I also vote for Unix, but when the pressure is not too high Oracle on both Windows and Unix is reliable enough. Our developer server on NT 4.0 had more than 500 days uptime. It was switched off to be transported to another room The same version with the same hardware on Linux was a bit slower and more buggy, though that were the first Oracle steps on Linux, now it's more mature. As for Oracle on Windows, in most cases the same task may be fulfilled with mySQL or even Access, though managers need famous names
I also prefer Unix, but Oracle was not originally written for Unix. The first version of Oracle, released in 1979, was written for the PDP-11 under RSX. It also run on the VAX/VMS under PDP-11 emulation mode.
By 1983 it was re-written in C and released under VAX/VMS and soon after on Unix. By 1985 it had been ported to over 30 platforms.
This is one of the strengs of Oracle, that you are not stuck on a single plaform. You can select the plaform that matches your needs best.
Remember that often Unix means Solaris, HP-UX and AIX, that all run on a kind of hardware (in terms of performance, throughput and reliability) that is simply not avalable for Linux or Windows.
Personally I would not attempt a Tb datawarehouse on Intel hardware and would not trust Windows as a mission critical database platform for Oracle.
not true (except the anti-windoze part, of course)
linux can run on RISC and IBM has even ported it to z (/390) which is the 800lb gorilla "in terms of performance, throughput and reliability".
while the biggest RISC boxes are still considerable bigger than the biggest x86 ones, even an entry level x86 box is pretty darn powerfull and pretty darn cheap.
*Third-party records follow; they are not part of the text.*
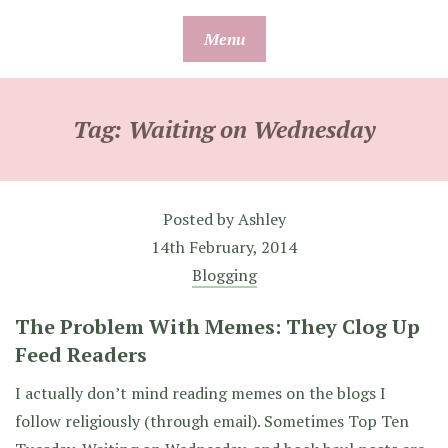
Skip
Menu
to
content
Tag:
Waiting on Wednesday
Posted by
Ashley
14th February, 2014
Blogging
The Problem With Memes: They Clog Up
Feed Readers
I actually don’t mind reading memes on the blogs I
follow religiously (through email). Sometimes Top Ten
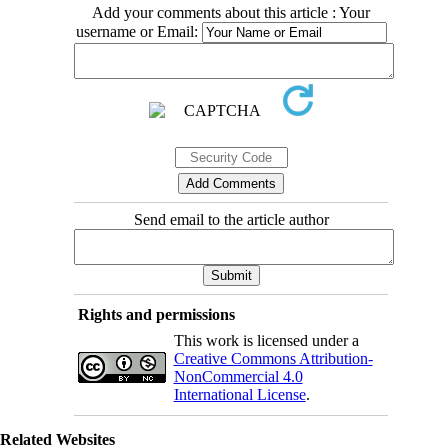
Add your comments about this article : Your
username or Email:
Send email to the article author
Rights and permissions
This work is licensed under a
Creative Commons Attribution-
NonCommercial 4.0
International License
.
Related Websites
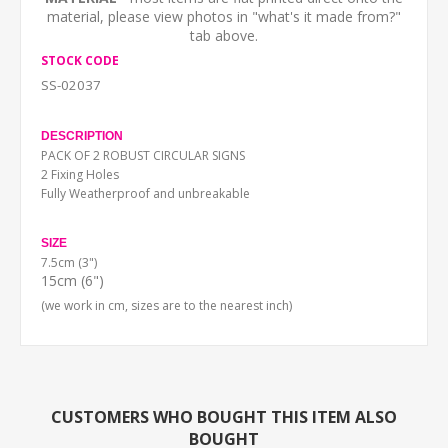
material, please view photos in "what's it made from?"
tab above.
STOCK CODE
SS-02037
DESCRIPTION
PACK OF 2 ROBUST CIRCULAR SIGNS
2 Fixing Holes
Fully Weatherproof and unbreakable
SIZE
7.5cm (3")
15cm (6")
(we work in cm, sizes are to the nearest inch)
CUSTOMERS WHO BOUGHT THIS ITEM ALSO
BOUGHT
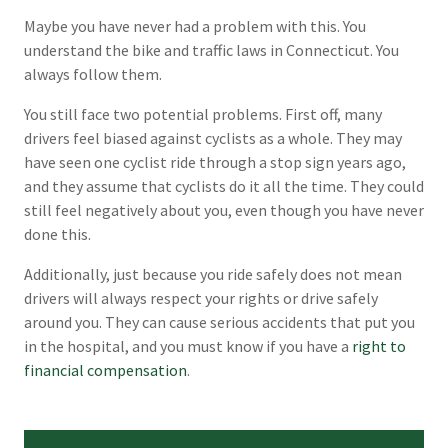
Maybe you have never had a problem with this. You
understand the bike and traffic laws in Connecticut. You
always follow them.
You still face two potential problems. First off, many
drivers feel biased against cyclists as a whole. They may
have seen one cyclist ride through a stop sign years ago,
and they assume that cyclists do it all the time. They could
still feel negatively about you, even though you have never
done this.
Additionally, just because you ride safely does not mean
drivers will always respect your rights or drive safely
around you. They can cause serious accidents that put you
in the hospital, and you must know if you have a
right to
financial compensation
.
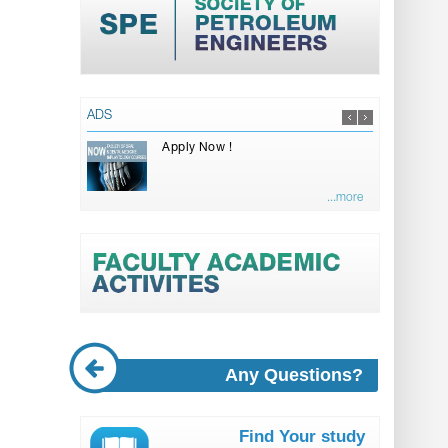
ADS
Apply Now !
...more
Any Questions?
Find Your study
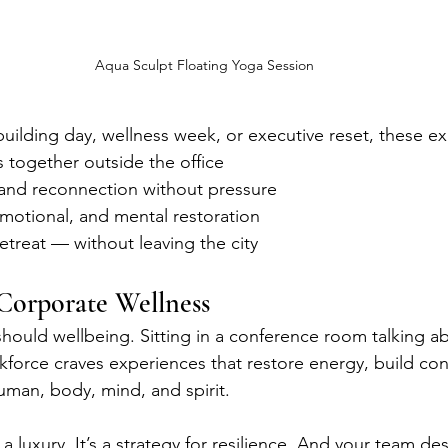
Aqua Sculpt Floating Yoga Session
building day, wellness week, or executive reset, these e
 together outside the office
and reconnection without pressure
emotional, and mental restoration
retreat — without leaving the city
Corporate Wellness
hould wellbeing. Sitting in a conference room talking abo
force craves experiences that restore energy, build con
uman, body, mind, and spirit.
a luxury. It’s a strategy for resilience. And your team des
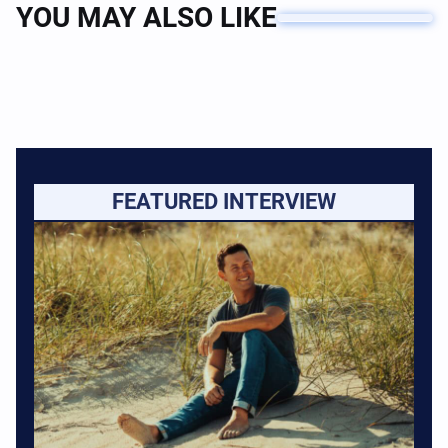
YOU MAY ALSO LIKE
FEATURED INTERVIEW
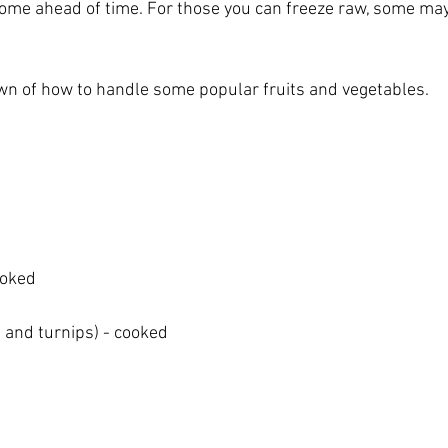
 some ahead of time. For those you can freeze raw, some may
wn of how to handle some popular fruits and vegetables.
ooked
 and turnips) - cooked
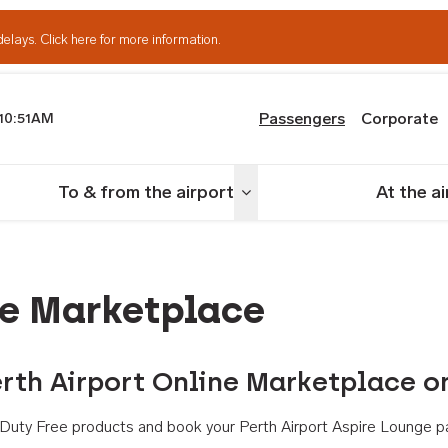
delays.
Click here for more information.
Passengers
Corporate
10:51AM
th Airport
To & from the airport
At the a
nu
Toggle menu
ne Marketplace
rth Airport Online Marketplace o
th Duty Free products and book your Perth Airport Aspire Lounge p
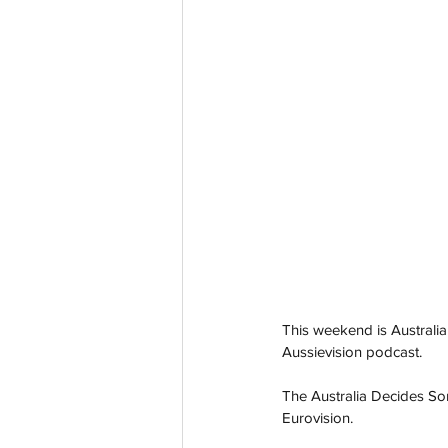
This weekend is Australia
Aussievision podcast.
The Australia Decides So
Eurovision.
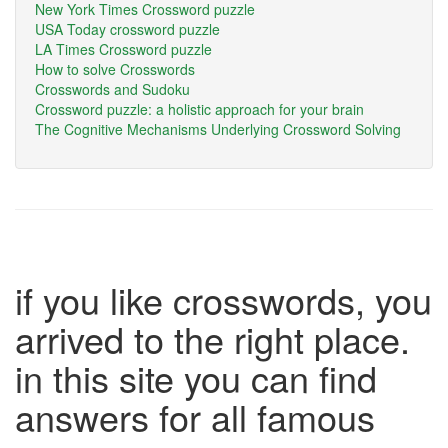
New York Times Crossword puzzle
USA Today crossword puzzle
LA Times Crossword puzzle
How to solve Crosswords
Crosswords and Sudoku
Crossword puzzle: a holistic approach for your brain
The Cognitive Mechanisms Underlying Crossword Solving
if you like crosswords, you
arrived to the right place.
in this site you can find
answers for all famous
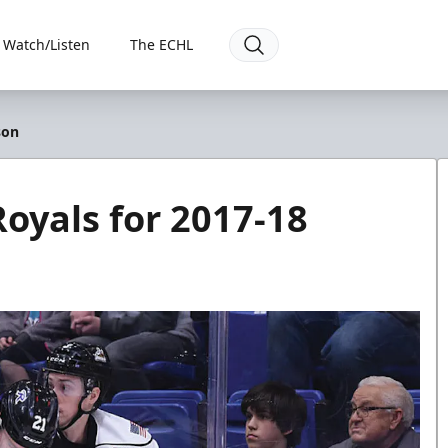
Watch/Listen
The ECHL
son
Royals for 2017-18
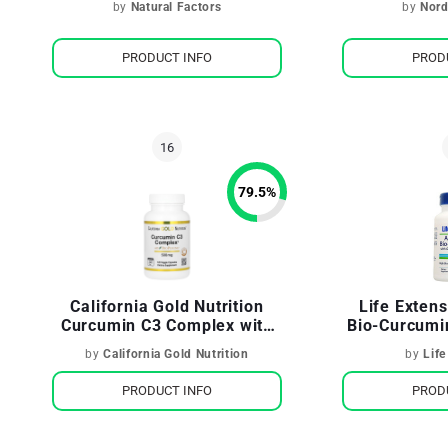
by
Natural Factors
by
Nord
PRODUCT INFO
PROD
79.5
%
California Gold Nutrition
Life Exten
Curcumin C3 Complex with
Bio-Curcumi
BioPerine
Turm
by
California Gold Nutrition
by
Life
PRODUCT INFO
PROD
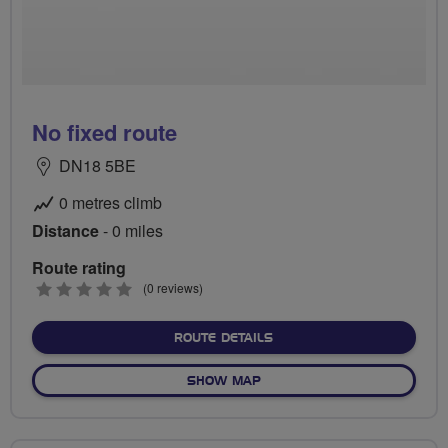
No fixed route
DN18 5BE
0 metres climb
Distance
- 0 miles
Route rating
0
(0 reviews)
stars
ABOUT NO FIXED ROUTE
ROUTE DETAILS
OF NO FIXED ROUTE
SHOW MAP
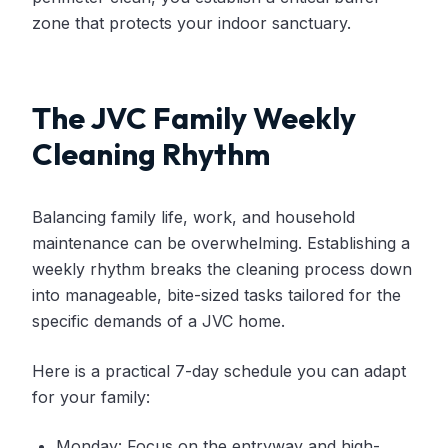
zone that protects your indoor sanctuary.
The JVC Family Weekly
Cleaning Rhythm
Balancing family life, work, and household
maintenance can be overwhelming. Establishing a
weekly rhythm breaks the cleaning process down
into manageable, bite-sized tasks tailored for the
specific demands of a JVC home.
Here is a practical 7-day schedule you can adapt
for your family:
Monday: Focus on the entryway and high-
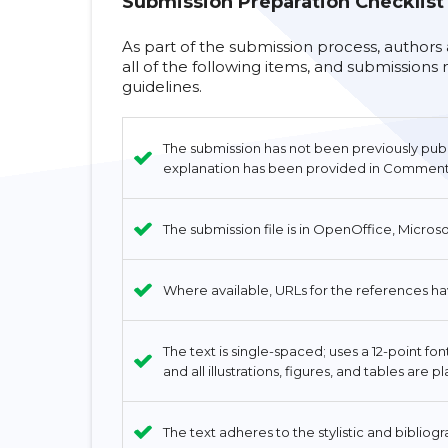
Submission Preparation Checklist
As part of the submission process, authors
all of the following items, and submission
guidelines.
The submission has not been previously publis
explanation has been provided in Comments 
The submission file is in OpenOffice, Micros
Where available, URLs for the references h
The text is single-spaced; uses a 12-point fo
and all illustrations, figures, and tables are 
The text adheres to the stylistic and bibliog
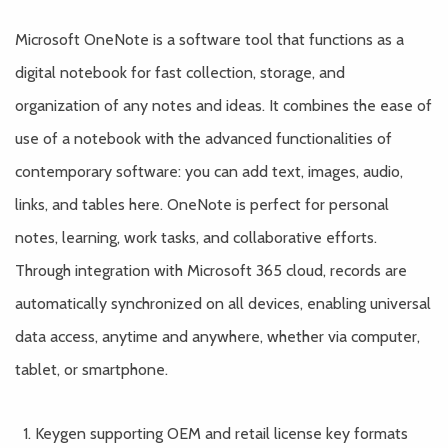
Microsoft OneNote is a software tool that functions as a
digital notebook for fast collection, storage, and
organization of any notes and ideas. It combines the ease of
use of a notebook with the advanced functionalities of
contemporary software: you can add text, images, audio,
links, and tables here. OneNote is perfect for personal
notes, learning, work tasks, and collaborative efforts.
Through integration with Microsoft 365 cloud, records are
automatically synchronized on all devices, enabling universal
data access, anytime and anywhere, whether via computer,
tablet, or smartphone.
Keygen supporting OEM and retail license key formats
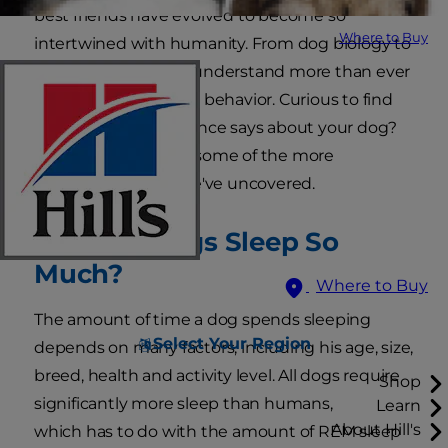
best friends have evolved to become so
Where to Buy
intertwined with humanity. From dog biology to
dog psychology, we understand more than ever
about pups and their behavior. Curious to find
answers to what science says about your dog?
Keep reading about some of the more
fascinating things we've uncovered.
Why Do Dogs Sleep So
Much?
Where to Buy
The amount of time a dog spends sleeping
Select Your Region
depends on many factors, including his age, size,
breed, health and activity level. All dogs require
Shop
significantly more sleep than humans,
Learn
About Hill's
which has to do with the amount of REM sleep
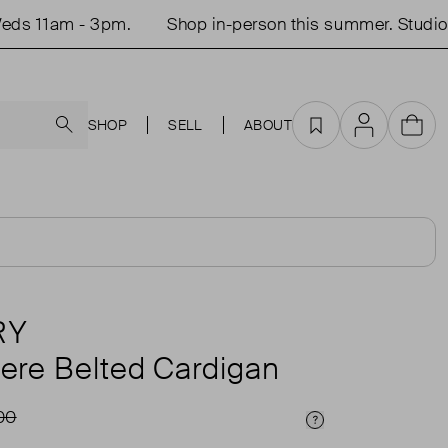
11am - 3pm.
Shop in-person this summer. Studio op
Search
SHOP
SELL
ABOUT
Favourites
Account
Cart
RY
re Belted Cardigan
00
Price Info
personally, I do run the production databases for a top 10 website on six dual Opterons. are they as powerful as a p690 or E6800? no way but they easily serve (DB) a 20M+ page/day website and for what a Sun (SPARC) or IBM (p) solution would cost I could buy enough of them to... well, I can't even think of an appropriate analogy but it would be a lot.
if you have the discipline to architect in a way that allows horizontal scaling Linux on x86 (I'm an Opteron believer until something w/better bang/$ comes along) is the way to go. google, anyone?